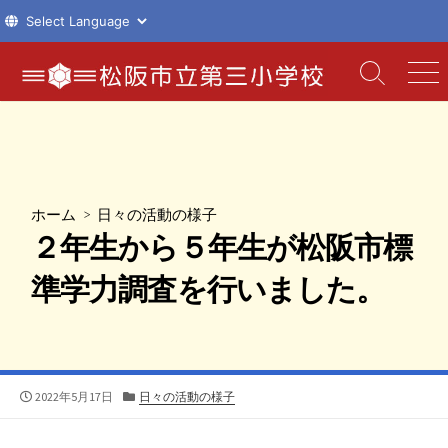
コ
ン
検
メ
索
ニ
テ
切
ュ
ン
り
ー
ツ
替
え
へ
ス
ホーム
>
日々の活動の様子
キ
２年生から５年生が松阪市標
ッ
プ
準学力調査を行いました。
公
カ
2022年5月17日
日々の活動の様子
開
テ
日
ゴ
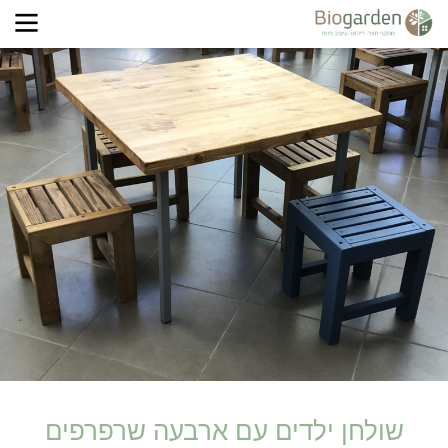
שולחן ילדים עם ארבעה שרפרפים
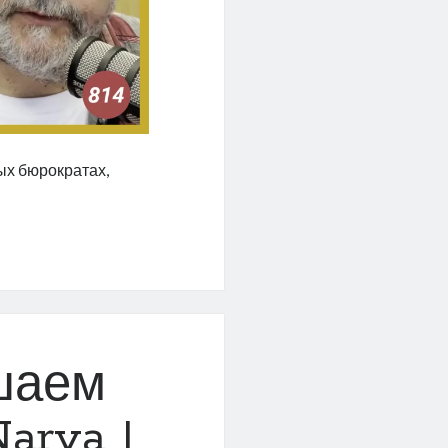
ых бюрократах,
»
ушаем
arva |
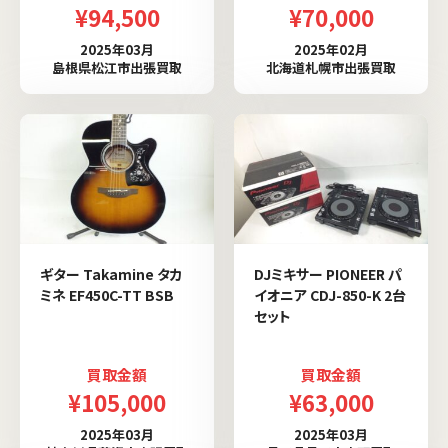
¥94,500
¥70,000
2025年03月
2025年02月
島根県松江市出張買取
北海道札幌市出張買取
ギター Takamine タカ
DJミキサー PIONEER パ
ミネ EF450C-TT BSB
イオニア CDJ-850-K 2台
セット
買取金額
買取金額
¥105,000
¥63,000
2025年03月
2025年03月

* [Task prompt] Could you retype each line of the material above exactly, skipping the pictures?

* [Written reply]
コ
ン
検
メ
索
ニ
テ
切
ュ
ン
り
ー
ツ
替
え
へ
ス
ホーム
>
日々の活動の様子
キ
２年生から５年生が松阪市標
ッ
プ
準学力調査を行いました。
公
カ
2022年5月17日
日々の活動の様子
開
テ
日
ゴ
שולחן ילדים עם ארבעה שרפרפים
ых бюрократах,
»
ушаем
arva |
¥94,500
¥70,000
2025年03月
2025年02月
島根県松江市出張買取
北海道札幌市出張買取
ギター Takamine タカ
DJミキサー PIONEER パ
ミネ EF450C-TT BSB
イオニア CDJ-850-K 2台
セット
買取金額
買取金額
¥105,000
¥63,000
2025年03月
2025年03月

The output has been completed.